Hendek harbi öncesi, her gün, eshab-ı kiram,
Hendek kazma işine ediyorlardı devam.
Bir ara, önlerine taş çıktı, sertti fazla.
O yeri, çok uğraşıp kıramadılar asla.
Peygamber-i zişâna verdiler sonra haber.
Oraya saadetle teşrif etti o Server.
Balyozu kaldırarak o Hüdâ’nın Habibi,
Dağıttı bir vuruşta o kayayı kum gibi.
Hazret-i Cabir der ki: (O Server, Hendek günü,
Kayayı kırmak için kaldırdı külüngünü.
Mübarek karnı üzre, üç taş bağlı dururdu.

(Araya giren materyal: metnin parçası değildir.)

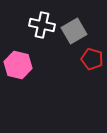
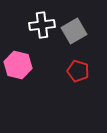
white cross: rotated 20 degrees counterclockwise
red pentagon: moved 14 px left, 12 px down
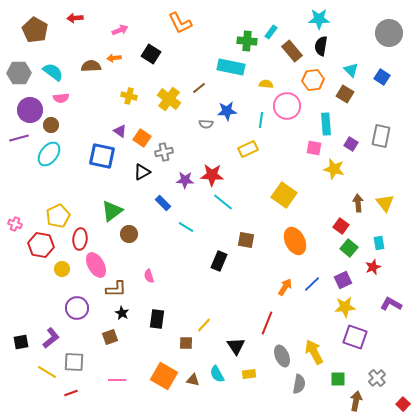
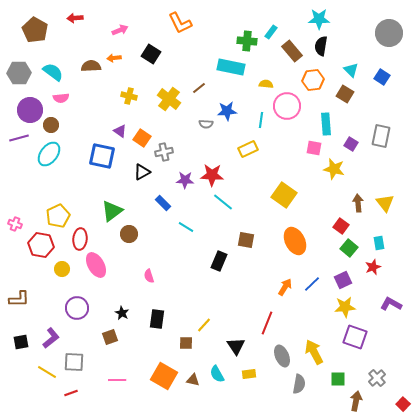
brown L-shape at (116, 289): moved 97 px left, 10 px down
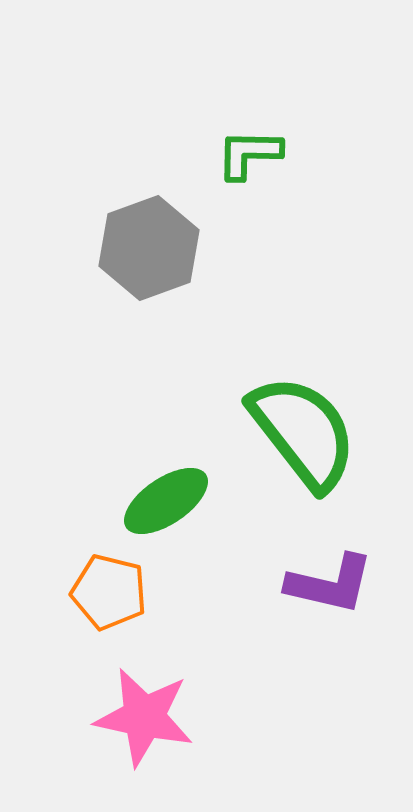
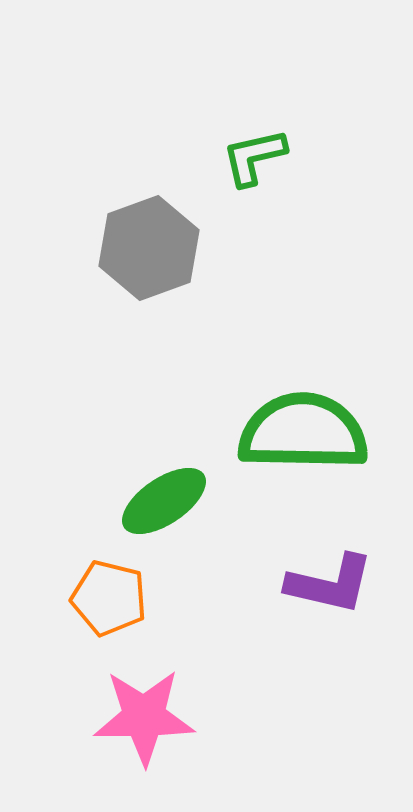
green L-shape: moved 5 px right, 3 px down; rotated 14 degrees counterclockwise
green semicircle: rotated 51 degrees counterclockwise
green ellipse: moved 2 px left
orange pentagon: moved 6 px down
pink star: rotated 12 degrees counterclockwise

Üç gün yemek yememek alameti idi bu.
Düşündüm: Evde biraz, yemek hazır edeyim.
Ve Resulü, gizlice yemeye götüreyim.
Zira cümle eshabı, eve davet edecek,
Miktarda, hanemizde bulunmazdı yiyecek.
Resulden izin alıp, geldim hemen evime.
Düşündüğüm bu şeyi söyledim aileme.
Dedim ki: (Hayli açtır Resul aleyhisselam.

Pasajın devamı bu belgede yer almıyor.